The endpoints in the RESTful service provide ways to navigate and retrieve this information. The API is built on top of the OpenAPI standard (OAS) and an OAS 3 spec (https://terminology.ccdh.io/openapi.json) is available for automated creation and exploration of the API capabilities with OAS-compatible toolings. The OAS API Documentation UI (https://terminology.ccdh.io/docs) could be used to explore and test the endpoints. All source code of the service and technical documentations are on GitHub (https://github.com/cancerDHC/ccdh-terminology-service).

Terminology Common Core Model (TCCM)

The Terminology Common Core Model (TCCM) is a code set catalog – a minimal set of information of terminology concepts in a common format and a collection of links to get more information. TCCM will also serve as the base of a code set service, where performance is at a premium. The TCCM core is based on a Simple Knowledge Organization System (SKOS) model and semantics (as is the Common Terminology Services 2 (CTS2) specification, from which the TCCM is derived). The TCCM Maps are based on the Simple Standard for Sharing Ontology Mappings (SSSOM) model. TCCM provides a set of standard metadata elements to describe mappings and is capable of providing additional provenance of the mappings. The TCCM model is written in LinkML and a code repository for this model can be found at https://github.com/HOT-Ecosystem/tccm-model.

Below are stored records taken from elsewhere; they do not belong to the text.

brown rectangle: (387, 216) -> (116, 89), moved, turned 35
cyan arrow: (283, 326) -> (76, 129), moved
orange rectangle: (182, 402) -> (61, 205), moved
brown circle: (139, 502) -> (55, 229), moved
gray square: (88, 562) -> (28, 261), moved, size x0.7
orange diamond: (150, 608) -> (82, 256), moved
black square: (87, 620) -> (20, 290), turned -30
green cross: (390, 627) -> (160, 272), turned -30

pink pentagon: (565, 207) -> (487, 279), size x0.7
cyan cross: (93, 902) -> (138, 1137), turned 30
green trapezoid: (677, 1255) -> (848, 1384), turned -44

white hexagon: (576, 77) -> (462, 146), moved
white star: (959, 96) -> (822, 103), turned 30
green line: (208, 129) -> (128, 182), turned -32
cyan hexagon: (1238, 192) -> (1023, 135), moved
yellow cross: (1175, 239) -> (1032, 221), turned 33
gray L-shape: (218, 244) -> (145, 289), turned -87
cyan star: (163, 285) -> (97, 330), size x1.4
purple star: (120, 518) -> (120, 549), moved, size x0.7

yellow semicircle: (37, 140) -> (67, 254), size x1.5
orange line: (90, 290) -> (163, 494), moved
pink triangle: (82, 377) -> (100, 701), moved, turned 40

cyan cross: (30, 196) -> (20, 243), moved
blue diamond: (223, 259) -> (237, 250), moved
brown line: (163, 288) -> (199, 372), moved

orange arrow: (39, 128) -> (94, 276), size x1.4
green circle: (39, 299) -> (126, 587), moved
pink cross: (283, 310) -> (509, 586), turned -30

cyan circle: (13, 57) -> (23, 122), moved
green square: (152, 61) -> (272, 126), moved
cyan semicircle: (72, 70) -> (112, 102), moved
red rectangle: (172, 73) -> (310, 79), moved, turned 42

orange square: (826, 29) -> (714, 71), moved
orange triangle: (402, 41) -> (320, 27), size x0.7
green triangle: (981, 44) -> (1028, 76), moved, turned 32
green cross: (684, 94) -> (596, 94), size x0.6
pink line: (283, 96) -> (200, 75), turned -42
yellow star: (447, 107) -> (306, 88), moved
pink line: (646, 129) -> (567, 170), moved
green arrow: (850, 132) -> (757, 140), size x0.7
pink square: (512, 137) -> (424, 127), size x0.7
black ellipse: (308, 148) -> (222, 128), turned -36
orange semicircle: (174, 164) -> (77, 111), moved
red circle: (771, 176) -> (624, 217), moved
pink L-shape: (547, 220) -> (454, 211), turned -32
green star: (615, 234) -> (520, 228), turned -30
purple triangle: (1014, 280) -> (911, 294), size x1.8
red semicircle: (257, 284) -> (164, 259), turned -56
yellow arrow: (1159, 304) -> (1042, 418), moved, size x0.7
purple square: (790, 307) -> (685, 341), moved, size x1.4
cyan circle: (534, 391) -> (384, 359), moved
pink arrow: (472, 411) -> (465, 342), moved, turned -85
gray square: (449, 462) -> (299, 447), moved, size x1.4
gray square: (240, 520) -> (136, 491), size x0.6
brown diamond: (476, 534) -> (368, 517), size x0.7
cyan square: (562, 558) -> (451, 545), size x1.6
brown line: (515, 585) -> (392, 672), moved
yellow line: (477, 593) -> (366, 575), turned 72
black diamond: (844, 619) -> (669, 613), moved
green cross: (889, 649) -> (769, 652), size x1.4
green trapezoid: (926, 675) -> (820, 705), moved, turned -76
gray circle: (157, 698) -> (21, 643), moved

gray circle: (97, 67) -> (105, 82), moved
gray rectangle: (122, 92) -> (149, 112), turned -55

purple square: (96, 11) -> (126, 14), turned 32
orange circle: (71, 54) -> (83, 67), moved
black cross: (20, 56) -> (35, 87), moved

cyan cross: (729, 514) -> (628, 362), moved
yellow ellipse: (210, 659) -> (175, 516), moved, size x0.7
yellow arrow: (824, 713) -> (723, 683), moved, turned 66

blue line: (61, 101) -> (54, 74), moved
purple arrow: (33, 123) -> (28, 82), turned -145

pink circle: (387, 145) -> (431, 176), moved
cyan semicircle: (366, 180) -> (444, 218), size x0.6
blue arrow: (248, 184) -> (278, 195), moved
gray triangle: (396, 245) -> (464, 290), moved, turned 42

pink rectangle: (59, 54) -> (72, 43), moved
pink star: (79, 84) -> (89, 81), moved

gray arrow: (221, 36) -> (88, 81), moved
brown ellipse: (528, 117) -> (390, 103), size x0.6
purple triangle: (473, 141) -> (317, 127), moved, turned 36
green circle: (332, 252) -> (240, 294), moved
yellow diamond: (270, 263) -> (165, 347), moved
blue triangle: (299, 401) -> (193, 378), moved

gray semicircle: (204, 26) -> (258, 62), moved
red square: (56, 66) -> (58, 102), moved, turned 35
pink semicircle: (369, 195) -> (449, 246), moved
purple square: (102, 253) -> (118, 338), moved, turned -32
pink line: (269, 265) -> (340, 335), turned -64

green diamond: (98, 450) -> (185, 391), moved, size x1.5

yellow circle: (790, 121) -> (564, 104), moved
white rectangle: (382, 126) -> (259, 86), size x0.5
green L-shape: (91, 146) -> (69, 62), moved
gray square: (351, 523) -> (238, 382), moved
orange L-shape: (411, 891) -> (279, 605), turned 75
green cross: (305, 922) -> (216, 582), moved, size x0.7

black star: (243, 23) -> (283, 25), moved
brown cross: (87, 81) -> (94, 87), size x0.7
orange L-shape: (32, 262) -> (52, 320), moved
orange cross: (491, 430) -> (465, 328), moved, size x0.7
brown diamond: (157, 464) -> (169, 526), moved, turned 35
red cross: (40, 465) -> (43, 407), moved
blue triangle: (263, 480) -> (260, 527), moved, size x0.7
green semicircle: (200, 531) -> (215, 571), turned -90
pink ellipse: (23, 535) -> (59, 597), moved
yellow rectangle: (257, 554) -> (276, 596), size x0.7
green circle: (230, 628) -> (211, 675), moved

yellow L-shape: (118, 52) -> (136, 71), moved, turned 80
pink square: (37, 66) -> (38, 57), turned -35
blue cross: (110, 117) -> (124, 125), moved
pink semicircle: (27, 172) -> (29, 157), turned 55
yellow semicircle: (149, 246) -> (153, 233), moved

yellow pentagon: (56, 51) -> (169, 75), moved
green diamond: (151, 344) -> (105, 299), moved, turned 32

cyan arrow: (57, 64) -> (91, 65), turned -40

The TCCM API (GitHub repository) provides implementations of RESTful service endpoints to query and validate concepts and terms, to and retrieve and resolve definitions of code sets. The TCCM API is integrated into the CCDH terminology service API.

Harmonization of concepts

Data harmonization entails the standardization of terms, data models, and codesets/common data elements (CDEs). In order to perform a full harmonization, it is necessary to map concepts from controlled vocabularies, ontologies, and standardized elements. It is critically important to encode which concepts are equivalent or “related,” such as in a broader or narrower fashion, as well as to include provenance information about how the mappings are created. Fundamental to harmonization is how mappings are robustly created according to well defined and documented rules.

The CRDC nodes created mappings of terms used by their resources to National Cancer Institute Thesaurus (NCIt) and NIH Common Data Elements (CDEs), and these were obtained by the CCDH team and reviewed and iterated upon. Initial work involved a manual review of the mappings provided by the nodes. Where appropriate, we added new NCIt mapping via lookup in the CDE Browser, if a term was not already mapped. We reviewed the existing mappings and updated the mapping if we determined a more suitable mapping was available. These revised mappings were shared with the nodes for their review and approval, and we iterated on the mappings to produce the final harmonized data sets. This process also identified gaps in NCIt, for which new term requests will be made.

NCIt, NCIt+ and Ontology

The National Cancer Institute Thesaurus is as it is advertised. It’s role in the situation is to serve as a combination of a “thesaurus” (i.e. a collection of synonymous and similar terms across different terminologies) and a lexicon – a set of codes that represent “concepts” in a given language.

As Hartel, et. al. have emphasized NCIt is not a formal ontology. The NCIt community uses OWL and description logic to help organize the NCIt, but when one looks for formal definitions of classes such as Specimen, Biospecimen, Fixed Formalin Paraffin Embedded RNA, etc., one only finds a bare minimum of necessary definitions. We can learn that every instance of a Biospecimen is also an instance of a Specimen, but no differentia is available – what makes a Biospecimen different from other subclasses of specimen, such as Agglutinated Specimen, Analyte, B-Ion, Homogenate, etc.

This means that, while the NCIt is an excellent starting point, as multiple data models have been coupled to the NCIt via the caDSR data_element_concept_object_class, data_element_concept_property, and permissible_value_meaning links (see figure below), we still have to augment the NCIt with an actual ontology – extant when possible, but we may also have to add our own items. The remainder of this discussion is about this process and what needs to happen.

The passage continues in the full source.